Spanish researchers have identified how some cases of paediatric acute myeloid leukaemia (AML) may begin to develop in the womb.
The researchers gained a rare opportunity to study the development of the disease in a baby, aged five months, when it emerged the parents had preserved blood from the umbilical cord.
They report finding a chromosomal alteration during foetal development: a translocation between chromosomes 7 and 12 present in the umbilical cord blood stem cells. Another alteration, a trisomy of chromosome 19, was found in tumour cells but not in the umbilical cord blood, and so is likely to have happened after birth.
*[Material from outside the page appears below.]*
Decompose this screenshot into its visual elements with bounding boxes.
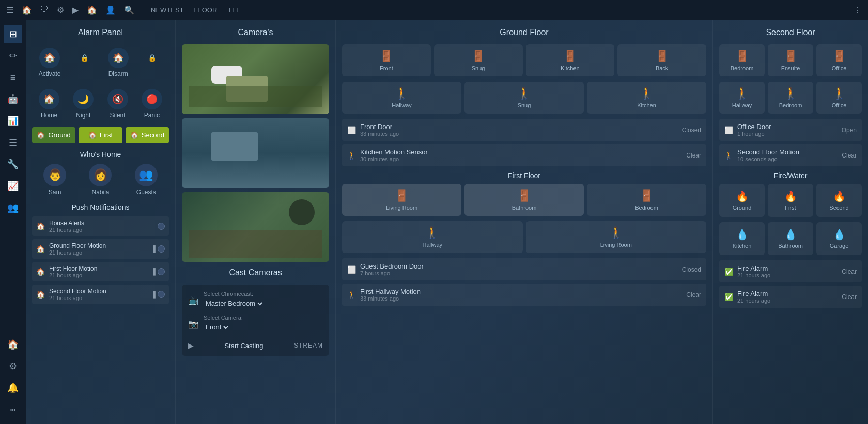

They have reported their findings in the journal Leukaemia. The researchers also identified a new molecular mechanism activating the gene MNX1, the presumptive ‘driver gene’ of the child’s cancer.
Co-leader of the study Talía Velasco, of the Josep Carreras Institute and the University of Barcelona, said: “These data are highly relevant for understanding the development of a devastating disease, and the existence of this umbilical cord sample was crucial to be able for conducting a study that had been impossible until now in acute myeloid leukaemia.”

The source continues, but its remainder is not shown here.